Aljosa Vrancic is a principal engineer at National Instruments. He holds a B.S. in electrical engineering from the University of Zagreb, and an M.S. degree and PhD in Physics from Louisiana State University. Jeff Meisel is the LabVIEW product manager at National Instruments and holds a B.S. in computer engineering from Kansas State University. Courtesy Intel Corp. All rights reserved.
Because tasks that require acceleration are so computationally intensive, your typical time high-performance computing (HPC) problem could not traditionally be solved with a normal desktop computer, let alone an embedded system. However, disruptive technologies such as multicore processors enable more and more HPC applications to now be solved with off-the-shelf hardware.
Where the concept of real-time HPC comes into the picture is with regard to number crunching in a deterministic, low-latency environment. Many HPC applications perform offline simulations thousands and thousands of times and then report the results. This is not a real-time operation because there is no timing constraint specifying how quickly the results must be returned. The results just need to be calculated as fast as possible.
Previously, these applications have been developed using a message passing protocol (such as MPI or MPICH) to divide tasks across the different nodes in the system. A typical distributed computer scenario looks like that in Figure 1, with one head node that acts as a master and distributes processing to the slave nodes in the system.
By default, it is not real-time friendly because of latencies associated with networking technologies (like Ethernet).
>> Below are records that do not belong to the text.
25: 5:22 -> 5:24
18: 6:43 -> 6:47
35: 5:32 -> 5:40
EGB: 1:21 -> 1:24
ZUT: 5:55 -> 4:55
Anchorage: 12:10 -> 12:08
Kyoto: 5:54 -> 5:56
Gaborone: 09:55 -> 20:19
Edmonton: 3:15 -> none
In addition, the synchronization implied by the message passing protocol is not necessarily predictable with granular timing in the millisecond ranges. Note that such a configuration could potentially be made real-time by replacing the communication layer with a real-time hardware and software layer (such as reflective memory), and by adding manual synchronization to prioritize and ensure completion of tasks in a bounded timeframe. Generally speaking though, the standard HPC approach was not designed for real-time systems and presents serious challenges when real-time control is needed.
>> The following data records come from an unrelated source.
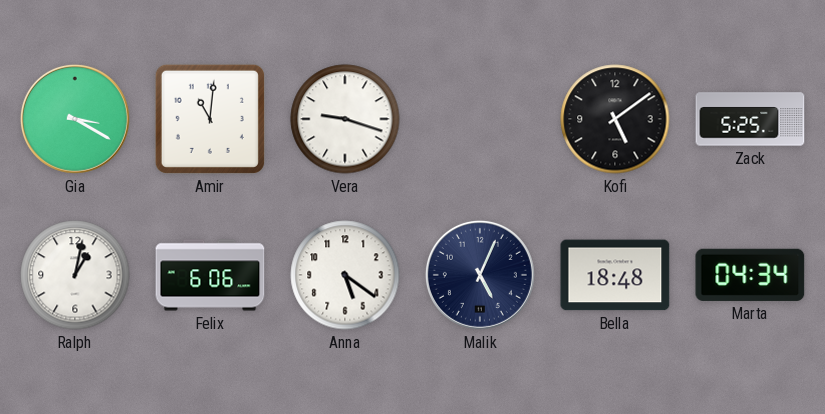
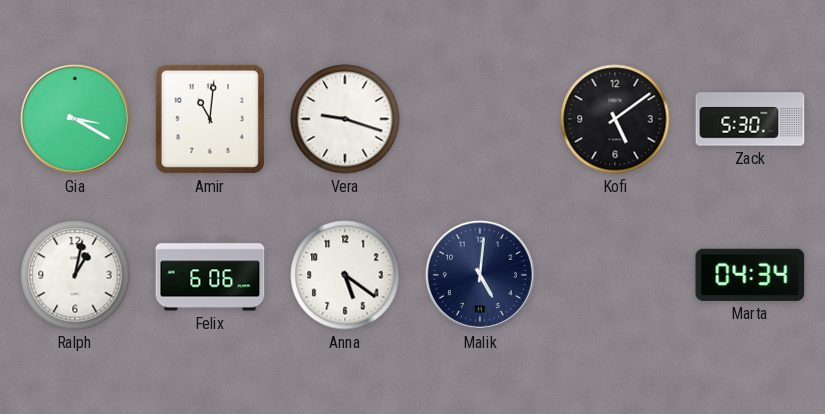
Zack: 5:25 -> 5:30
Malik: 5:04 -> 5:01
Bella: 18:48 -> none
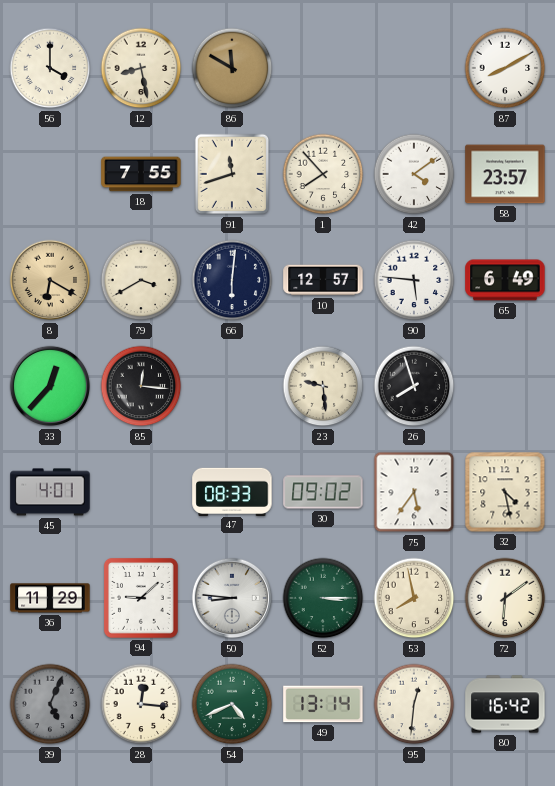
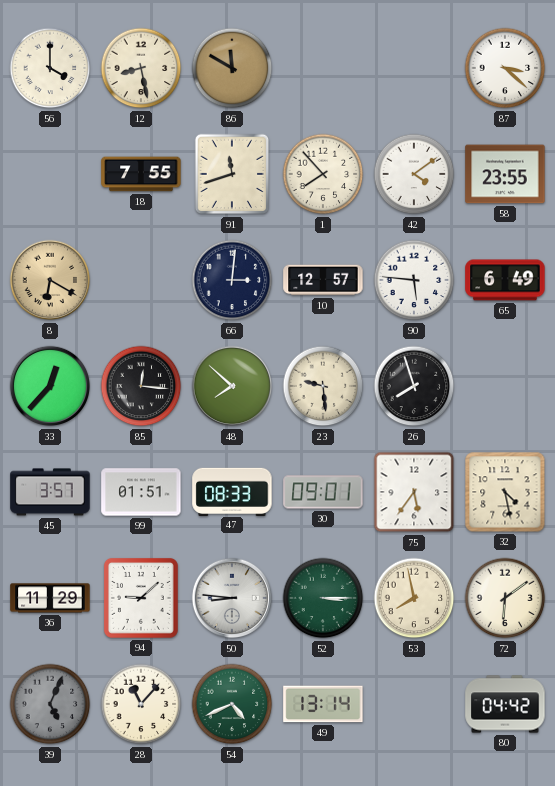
87: 8:10 -> 3:22
58: 23:57 -> 23:55
79: 3:40 -> none
66: 6:01 -> 3:01
48: none -> 7:52
45: 4:01 -> 3:57
99: none -> 01:51
30: 09:02 -> 09:01
28: 12:16 -> 11:07
95: 12:31 -> none
80: 16:42 -> 04:42
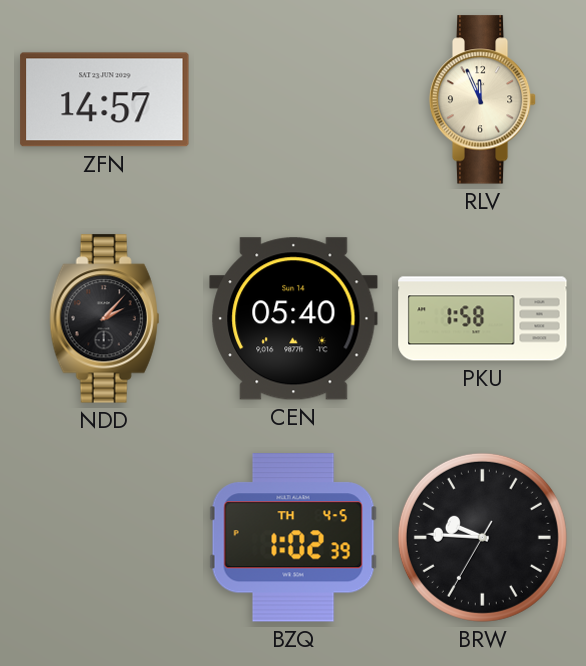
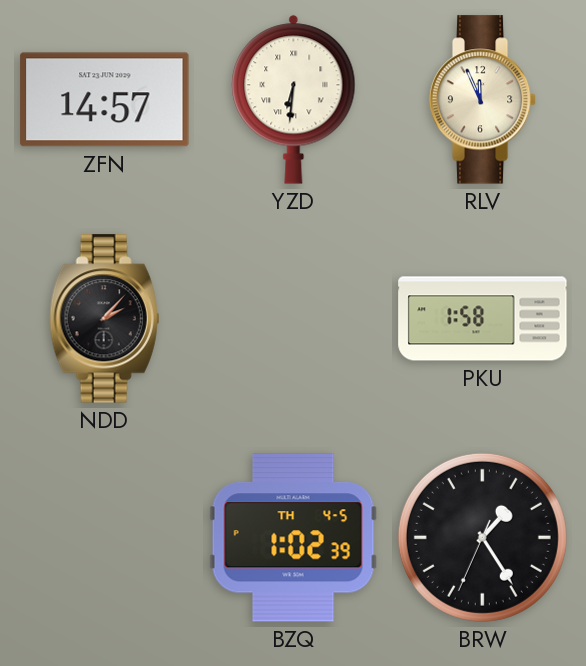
YZD: none -> 6:31
CEN: 05:40 -> none
BRW: 9:45 -> 1:24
An Embedded, Real-Time HPC Approach with Multicore Processors
The approach outlined in this article is based on a real-time software stack, as described in Table 1, and off-the-shelf multicore processors.
Real-time applications have algorithms that need to be accelerated but often involve the control of real-world physical systems -- so the traditional HPC approach is not applicable. In a real-time scenario, the result of an operation must be returned in a predictable amount of time. The challenge is that until recently, it has been very hard to solve an HPC problem while at the same time closing a loop under 1 millisecond.
Furthermore, a more embedded approach may need to be implemented, where physical size and power constraints place limitations on the design of the system.
Now consider a multicore architecture, where today you can find up to 16 processing cores.
From a latency perspective, instead of communicating over Ethernet, with a multicore architecture that can be found in off-the-hardware there is inter-core communication that is determined by system bus speeds. So return-trip times are much more bounded. Consider a simplified diagram of a quad-core system in Figure 2.
In addition, multicore processors can utilize symmetric multiprocessing (SMP) operating systems -- a technology found in general-purpose operating systems like Windows, Linux, and Mac OS for years to automatically load-balance tasks across available CPU resources. Now real-time operating systems are offering SMP support. This means that a developer can specify timing and prioritize tasks that are applicable across many cores at one time, and the OS handles the thread interactions. This is a tremendous simplification compared with message-passing and manual synchronization, and it can all be done in real-time.
Real-Time HPC System Description
For the approaches outlined in this article, Figure 3 represents the general software and hardware approach that has been applied.
Note: The optimizations layer is included as part of the LabVIEW language; however, it deserves mentioning as a separate component.